= What is needed =
Consider the entries below. Count the lines holding the string "إنسان" and state the number only.

= Materials provided =
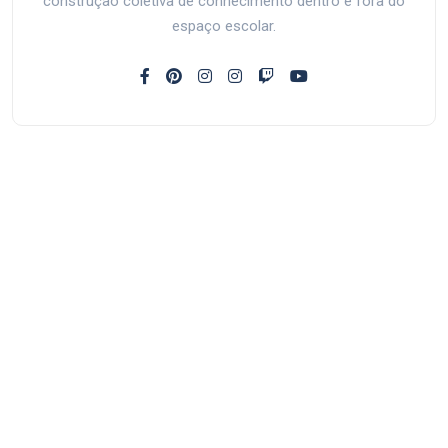
construção coletiva de conhecimento dentro e fora do
espaço escolar.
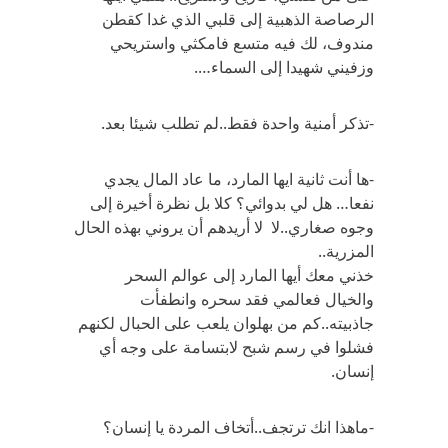
الرصاصة الذهبية إلى قلبي الذي غدا كقطن
مندوف، لك فيه متسع فامكثي واستريحي
وزفيني شهيدا إلى السماء….
-تذكر أمنية واحدة فقط..لم تطلب شيئا بعد.
-ها أنت ثانية ايها المارد، ما عاد المال يجدي
نفعا… هل لي بدوائي؟ كلا بل نظرة أخيرة إلى
وجوه صغاري..لا لا أريدهم أن يروني بهذه الحال
المزرية..
خذني معك أيها المارد إلى عوالم السحر
والخيال فعالمي فقد سحره وانطفأت
جاذبيته..كم من بهلوان يلعب على الحبال لكنهم
فشلوا في رسم شبح لابتسامة على وجه أي
إنسان.
-ماهذا انك ترتجف..أتخاف المردة يا إنسان؟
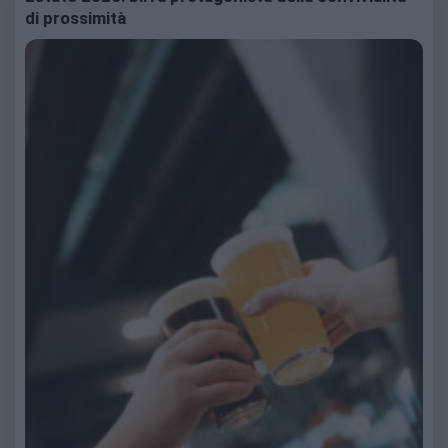
di prossimità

= Output for this exercise =
2